- Release date: 1910;
- Running time: 10 minutes
- Country: Germany
- Language: Silent film

= Am Abend =

1910 film

Am Abend (/de/, "In the Evening") is an early 20th-century German stag film which was made in 1910. Along with the Argentinian film El Satario (c. 1907–1915) and the American film A Free Ride or A Grass Sandwich (c. 1915–1917), it is one of the earliest hardcore pornographic films, produced between the years 1907 and 1915, that have been collected at the Kinsey Institute for Research in Sex, Gender, and Reproduction.

==Description==
Like the other two films, Am Abend begins with a primitive narrative frame sequence, then it shows signs of a more conventional cinema for a short period of time, and it finally shows hard-core scenes in a fragmented manner. Film studies scholar Linda Williams suggested that early pornographic films, such as Am Abend, like modern-day pornographic videos, showed close ups of genitals and medium shots of sex. Thus, there were structural similarities between early stag films and modern-day pornographic videos.

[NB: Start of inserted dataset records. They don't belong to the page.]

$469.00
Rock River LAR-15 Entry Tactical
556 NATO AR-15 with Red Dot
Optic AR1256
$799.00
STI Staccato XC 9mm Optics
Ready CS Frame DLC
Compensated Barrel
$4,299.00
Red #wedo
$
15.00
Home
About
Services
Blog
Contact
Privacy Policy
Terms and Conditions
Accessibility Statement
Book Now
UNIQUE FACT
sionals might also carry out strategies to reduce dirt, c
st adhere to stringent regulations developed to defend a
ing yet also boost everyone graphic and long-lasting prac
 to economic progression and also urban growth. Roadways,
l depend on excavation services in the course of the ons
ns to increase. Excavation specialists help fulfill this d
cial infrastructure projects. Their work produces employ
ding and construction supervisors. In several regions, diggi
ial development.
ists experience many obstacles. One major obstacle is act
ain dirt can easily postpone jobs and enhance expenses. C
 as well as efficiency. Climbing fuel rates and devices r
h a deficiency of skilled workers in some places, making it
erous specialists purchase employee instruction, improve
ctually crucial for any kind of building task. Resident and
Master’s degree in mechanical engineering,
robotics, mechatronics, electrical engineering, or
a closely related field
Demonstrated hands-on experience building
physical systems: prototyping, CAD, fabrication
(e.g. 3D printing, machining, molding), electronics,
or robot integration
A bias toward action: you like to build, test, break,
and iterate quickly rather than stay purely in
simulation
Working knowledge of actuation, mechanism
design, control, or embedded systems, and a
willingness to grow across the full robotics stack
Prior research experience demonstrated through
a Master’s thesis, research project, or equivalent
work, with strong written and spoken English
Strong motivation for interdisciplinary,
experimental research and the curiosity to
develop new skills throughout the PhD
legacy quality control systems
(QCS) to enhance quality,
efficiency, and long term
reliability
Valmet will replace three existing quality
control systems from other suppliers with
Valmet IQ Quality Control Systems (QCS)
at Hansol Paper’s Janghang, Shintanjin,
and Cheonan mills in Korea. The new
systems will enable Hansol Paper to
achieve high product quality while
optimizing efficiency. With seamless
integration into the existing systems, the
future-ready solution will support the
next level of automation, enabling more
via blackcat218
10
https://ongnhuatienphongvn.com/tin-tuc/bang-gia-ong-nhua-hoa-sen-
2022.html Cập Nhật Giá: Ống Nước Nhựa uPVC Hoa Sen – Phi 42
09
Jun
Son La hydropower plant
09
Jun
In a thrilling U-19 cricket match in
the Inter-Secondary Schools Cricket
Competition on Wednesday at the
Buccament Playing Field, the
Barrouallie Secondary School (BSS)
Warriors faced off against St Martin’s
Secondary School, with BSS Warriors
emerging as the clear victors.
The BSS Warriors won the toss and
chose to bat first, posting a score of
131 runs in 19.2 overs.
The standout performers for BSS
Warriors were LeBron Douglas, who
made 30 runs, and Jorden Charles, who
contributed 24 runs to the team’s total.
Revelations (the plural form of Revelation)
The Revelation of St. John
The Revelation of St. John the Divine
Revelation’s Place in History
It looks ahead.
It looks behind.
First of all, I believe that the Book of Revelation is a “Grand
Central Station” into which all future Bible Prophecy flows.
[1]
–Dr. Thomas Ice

The duration of Am Abend is 10 minutes. The film starts with an act of voyeurism, depicting a man peeping through a keyway into a woman's bedroom. In the room, the woman lies alone on a bed and masturbates for some minutes. Then, the man enters the woman's bedroom, undresses himself, the woman gives him a bath and the two partners engage in different sexual activities in multiple sex positions. The sexual activities includes the man penetrating from top, fellatio, further masturbation by the woman, and sex in the doggy style position. The sex, however, is stopped prematurely when the man suffers from erectile dysfunction. The hard-core scene in this film is shown in a master shot of the man and woman in their bed with inserted close-ups of the genitals, penetration, etc.